Dorough was one of the first people who I saw talk about stretch marks on Instagram in a way that normalized them as existing outside of motherhood. Immediately, I felt less alone. It was the first time I admitted to myself fully that for a long time, I had looked forward to being pregnant one day because I would finally have an "excuse" for my stretch marks. Something that finally made them OK made me OK.

It was also the first time I finally accepted that most of my feelings and shame about stretch marks had to do with fatphobia, whether I liked to admit it or not.

"People associate stretch marks with fat, and people are scared of being fat," Dorough says. "We've been conditioned to believe that fat is bad, fat means you're unhealthy, etc. When truly, you cannot actually determine someone's health based on the weight of their body or how much visible fat is on your body."

The impulse to justify stretch marks or make them OK through any sort of narrative is ultimately reflective of the fact that it's not enough for people (women, in particular) to simply exist in their bodies. We're expected to go through so many mental gymnastics to explain away something that is ultimately just a natural part of existing in a human body.

Whitney Catalano is a registered dietitian nutritionist and host of the popular podcast, Trust Your Body Project. Catalano says that society's obsession "with weight loss and shaming weight gain is really illuminated in the conversation around stretch marks."

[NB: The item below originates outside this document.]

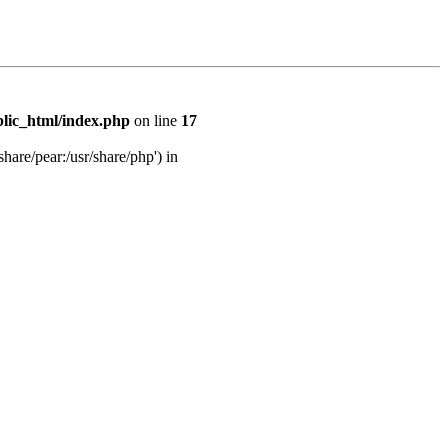
lic_html/index.php
on line
17
share/pear:/usr/share/php') in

"We completely disregard the role of normal human growth in the development of stretch marks. And then it becomes this really shameful conversation when stretch marks happen for all different kinds of reasons," Catalano says. "Your skin just needed a little extra room. That's it. It's not anything that we need to read into. It's not good or bad. It's neutral."

Catalano also says that no one should have to justify any part of their body, for any reason—and that includes when it comes to stretch marks.

"You don't owe anyone an explanation for what your body looks like," Catalano says, nor do you have to identify with the message that your body is allowed to be 'flawed,' as long as it's for a functional reason. She's touching on something that I think Instagram in particular can sometimes make it difficult to remember: Someone else's journey doesn't have to look like yours.

Just because someone else has come to accept their stretch marks if they resulted from pregnancy doesn't mean that my journey to acceptance has to look the same to be valid. In fact, what Instagram also makes it sometimes hard to remember is that there doesn't have to be any journey at all.

I used to think that policing my body and its changes was the way to keep myself safe from being embarrassed or ashamed in the same way I was when I was 12 and my friend first pointed out my stretch marks. I thought that if my stretch marks had an origin that was something other than my body occupying more space, then I would be that much more worthy of feeling confident.

Now I know that in a world where everyone is saying that stretch marks are beautiful because they created a new life, it's enough to think they're beautiful because they're part of your life—your existence. It's also enough to not think anything about them at all.

"You don't have to be proud of any part of your body, but you and your body are on the same team at the end of the day...and you're allowed to exist and feel worthy of love and respect and kindness and...a fulfilling life in the same way that anyone else is," Catalano says. "You don't have to earn it."